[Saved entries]
Segment Open

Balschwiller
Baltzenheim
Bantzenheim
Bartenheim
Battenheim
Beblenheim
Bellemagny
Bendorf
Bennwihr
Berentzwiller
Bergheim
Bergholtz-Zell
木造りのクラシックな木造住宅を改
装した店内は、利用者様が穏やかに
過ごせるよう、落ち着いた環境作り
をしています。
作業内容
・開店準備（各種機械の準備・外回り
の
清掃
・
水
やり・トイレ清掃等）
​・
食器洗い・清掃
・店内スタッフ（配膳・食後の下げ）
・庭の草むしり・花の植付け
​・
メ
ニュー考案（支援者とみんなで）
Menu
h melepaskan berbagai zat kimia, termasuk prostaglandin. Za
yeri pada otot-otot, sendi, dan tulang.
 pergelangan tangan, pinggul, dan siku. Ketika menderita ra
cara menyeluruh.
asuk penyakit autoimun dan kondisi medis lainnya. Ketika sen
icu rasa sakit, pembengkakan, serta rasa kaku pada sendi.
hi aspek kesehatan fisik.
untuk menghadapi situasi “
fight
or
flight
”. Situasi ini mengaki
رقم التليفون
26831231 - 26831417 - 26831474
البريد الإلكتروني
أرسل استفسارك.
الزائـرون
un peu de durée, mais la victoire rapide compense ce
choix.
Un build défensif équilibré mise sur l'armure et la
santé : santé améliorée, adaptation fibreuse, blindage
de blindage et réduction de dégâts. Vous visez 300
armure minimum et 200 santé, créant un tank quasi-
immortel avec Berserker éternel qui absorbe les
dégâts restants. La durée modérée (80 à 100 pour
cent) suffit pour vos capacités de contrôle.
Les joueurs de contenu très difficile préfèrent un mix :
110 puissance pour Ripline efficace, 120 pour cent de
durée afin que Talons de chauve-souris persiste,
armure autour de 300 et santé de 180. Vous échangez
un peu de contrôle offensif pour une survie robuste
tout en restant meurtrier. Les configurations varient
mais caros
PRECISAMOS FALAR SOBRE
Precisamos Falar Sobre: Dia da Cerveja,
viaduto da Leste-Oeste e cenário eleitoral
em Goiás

Segment Closed

**EXERCISE PROMPT**
Please make an exact copy of the entries, down to the last character.

**REPLY**
Balschwiller
Baltzenheim
Bantzenheim
Bartenheim
Battenheim
Beblenheim
Bellemagny
Bendorf
Bennwihr
Berentzwiller
Bergheim
Bergholtz-Zell
木造りのクラシックな木造住宅を改
装した店内は、利用者様が穏やかに
過ごせるよう、落ち着いた環境作り
をしています。
作業内容
・開店準備（各種機械の準備・外回り
の
清掃
・
水
やり・トイレ清掃等）
​・
食器洗い・清掃
・店内スタッフ（配膳・食後の下げ）
・庭の草むしり・花の植付け
​・
メ
ニュー考案（支援者とみんなで）
Menu
h melepaskan berbagai zat kimia, termasuk prostaglandin. Za
yeri pada otot-otot, sendi, dan tulang.
 pergelangan tangan, pinggul, dan siku. Ketika menderita ra
cara menyeluruh.
asuk penyakit autoimun dan kondisi medis lainnya. Ketika sen
icu rasa sakit, pembengkakan, serta rasa kaku pada sendi.
hi aspek kesehatan fisik.
untuk menghadapi situasi “
fight
or
flight
”. Situasi ini mengaki
رقم التليفون
26831231 - 26831417 - 26831474
البريد الإلكتروني
أرسل استفسارك.
الزائـرون
un peu de durée, mais la victoire rapide compense ce
choix.
Un build défensif équilibré mise sur l'armure et la
santé : santé améliorée, adaptation fibreuse, blindage
de blindage et réduction de dégâts. Vous visez 300
armure minimum et 200 santé, créant un tank quasi-
immortel avec Berserker éternel qui absorbe les
dégâts restants. La durée modérée (80 à 100 pour
cent) suffit pour vos capacités de contrôle.
Les joueurs de contenu très difficile préfèrent un mix :
110 puissance pour Ripline efficace, 120 pour cent de
durée afin que Talons de chauve-souris persiste,
armure autour de 300 et santé de 180. Vous échangez
un peu de contrôle offensif pour une survie robuste
tout en restant meurtrier. Les configurations varient
mais caros
PRECISAMOS FALAR SOBRE
Precisamos Falar Sobre: Dia da Cerveja,
viaduto da Leste-Oeste e cenário eleitoral
em Goiás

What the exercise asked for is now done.